● **Required action**: Return all lines of the data in which the string "Goodalldev" occurs.

● **Task input**:
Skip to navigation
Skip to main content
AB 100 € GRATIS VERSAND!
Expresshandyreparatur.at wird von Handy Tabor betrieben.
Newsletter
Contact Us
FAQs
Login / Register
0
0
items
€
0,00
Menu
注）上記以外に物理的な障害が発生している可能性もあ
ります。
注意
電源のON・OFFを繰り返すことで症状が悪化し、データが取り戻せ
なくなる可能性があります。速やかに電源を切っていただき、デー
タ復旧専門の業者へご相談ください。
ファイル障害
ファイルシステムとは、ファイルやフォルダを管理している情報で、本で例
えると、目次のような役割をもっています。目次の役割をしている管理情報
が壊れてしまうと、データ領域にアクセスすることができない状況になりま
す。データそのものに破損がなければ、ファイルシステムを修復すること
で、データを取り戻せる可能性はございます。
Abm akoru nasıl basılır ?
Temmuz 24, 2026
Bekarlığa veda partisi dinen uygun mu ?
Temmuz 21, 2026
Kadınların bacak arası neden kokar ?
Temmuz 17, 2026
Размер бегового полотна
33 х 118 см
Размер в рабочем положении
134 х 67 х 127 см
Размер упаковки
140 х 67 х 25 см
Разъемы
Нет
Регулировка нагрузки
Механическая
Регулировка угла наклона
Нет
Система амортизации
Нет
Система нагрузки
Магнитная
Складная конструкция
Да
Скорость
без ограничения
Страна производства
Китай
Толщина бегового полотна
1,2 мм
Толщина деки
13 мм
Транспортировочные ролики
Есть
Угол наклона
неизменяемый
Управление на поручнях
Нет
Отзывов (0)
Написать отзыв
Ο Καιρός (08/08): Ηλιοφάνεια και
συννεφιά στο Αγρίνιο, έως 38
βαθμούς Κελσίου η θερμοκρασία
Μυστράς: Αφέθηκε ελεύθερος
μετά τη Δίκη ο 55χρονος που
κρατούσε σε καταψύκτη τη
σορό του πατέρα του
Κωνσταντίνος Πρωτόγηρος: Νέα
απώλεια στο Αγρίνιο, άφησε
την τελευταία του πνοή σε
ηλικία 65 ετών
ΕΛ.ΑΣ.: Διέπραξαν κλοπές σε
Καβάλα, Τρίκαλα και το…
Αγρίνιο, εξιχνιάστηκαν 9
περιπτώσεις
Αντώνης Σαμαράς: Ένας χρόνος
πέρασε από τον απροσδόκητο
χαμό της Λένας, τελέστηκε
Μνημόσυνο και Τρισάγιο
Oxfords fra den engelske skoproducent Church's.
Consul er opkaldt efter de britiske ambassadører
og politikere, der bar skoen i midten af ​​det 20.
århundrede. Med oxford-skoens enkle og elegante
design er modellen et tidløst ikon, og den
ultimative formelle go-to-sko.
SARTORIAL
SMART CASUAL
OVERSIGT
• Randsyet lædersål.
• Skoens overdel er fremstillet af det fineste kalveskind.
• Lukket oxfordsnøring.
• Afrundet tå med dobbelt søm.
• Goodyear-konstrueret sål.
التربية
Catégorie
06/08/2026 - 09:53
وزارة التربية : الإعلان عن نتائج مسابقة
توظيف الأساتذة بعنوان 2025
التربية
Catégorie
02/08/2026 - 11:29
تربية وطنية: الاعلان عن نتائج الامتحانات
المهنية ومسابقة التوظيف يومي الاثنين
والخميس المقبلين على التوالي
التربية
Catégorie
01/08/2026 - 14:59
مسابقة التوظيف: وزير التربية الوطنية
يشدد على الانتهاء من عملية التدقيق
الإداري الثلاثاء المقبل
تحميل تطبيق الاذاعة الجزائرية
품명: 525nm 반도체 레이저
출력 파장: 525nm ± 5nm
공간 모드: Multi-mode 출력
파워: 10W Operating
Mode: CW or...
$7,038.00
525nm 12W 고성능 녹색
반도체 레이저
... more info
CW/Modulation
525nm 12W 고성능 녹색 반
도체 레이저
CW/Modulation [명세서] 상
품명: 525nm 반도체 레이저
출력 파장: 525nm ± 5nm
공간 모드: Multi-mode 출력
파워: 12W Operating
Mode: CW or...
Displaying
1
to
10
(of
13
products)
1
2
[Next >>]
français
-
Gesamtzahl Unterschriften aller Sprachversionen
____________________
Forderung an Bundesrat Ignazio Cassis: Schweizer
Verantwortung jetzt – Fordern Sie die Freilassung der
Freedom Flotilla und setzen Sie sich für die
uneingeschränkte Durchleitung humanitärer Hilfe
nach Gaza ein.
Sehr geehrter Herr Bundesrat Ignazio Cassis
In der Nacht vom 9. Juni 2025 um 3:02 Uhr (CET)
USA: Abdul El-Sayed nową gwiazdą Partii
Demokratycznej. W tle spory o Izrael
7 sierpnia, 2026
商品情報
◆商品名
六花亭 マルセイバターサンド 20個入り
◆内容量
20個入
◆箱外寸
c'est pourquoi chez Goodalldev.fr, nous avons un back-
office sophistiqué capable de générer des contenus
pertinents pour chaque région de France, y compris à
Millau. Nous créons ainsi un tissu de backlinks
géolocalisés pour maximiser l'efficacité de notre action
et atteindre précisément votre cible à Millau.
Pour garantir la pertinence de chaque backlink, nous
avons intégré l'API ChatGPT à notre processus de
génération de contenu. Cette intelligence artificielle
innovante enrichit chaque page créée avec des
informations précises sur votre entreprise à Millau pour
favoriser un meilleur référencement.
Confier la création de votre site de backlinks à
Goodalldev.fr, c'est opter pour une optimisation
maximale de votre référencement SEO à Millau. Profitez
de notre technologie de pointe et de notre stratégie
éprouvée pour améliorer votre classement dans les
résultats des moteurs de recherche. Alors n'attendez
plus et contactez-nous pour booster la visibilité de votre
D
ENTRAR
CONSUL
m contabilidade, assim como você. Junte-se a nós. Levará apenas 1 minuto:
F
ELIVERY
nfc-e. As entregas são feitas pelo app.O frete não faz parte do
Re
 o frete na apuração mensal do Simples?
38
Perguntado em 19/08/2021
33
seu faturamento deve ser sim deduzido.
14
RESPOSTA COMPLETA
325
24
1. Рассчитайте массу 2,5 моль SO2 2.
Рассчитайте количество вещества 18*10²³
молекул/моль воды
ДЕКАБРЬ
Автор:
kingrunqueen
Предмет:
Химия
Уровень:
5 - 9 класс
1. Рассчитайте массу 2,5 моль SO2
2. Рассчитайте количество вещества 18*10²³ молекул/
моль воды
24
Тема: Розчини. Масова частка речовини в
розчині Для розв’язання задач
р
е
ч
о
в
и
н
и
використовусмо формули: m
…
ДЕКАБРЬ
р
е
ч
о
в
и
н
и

● **Answer to the exercise**:
c'est pourquoi chez Goodalldev.fr, nous avons un back-
Goodalldev.fr, c'est opter pour une optimisation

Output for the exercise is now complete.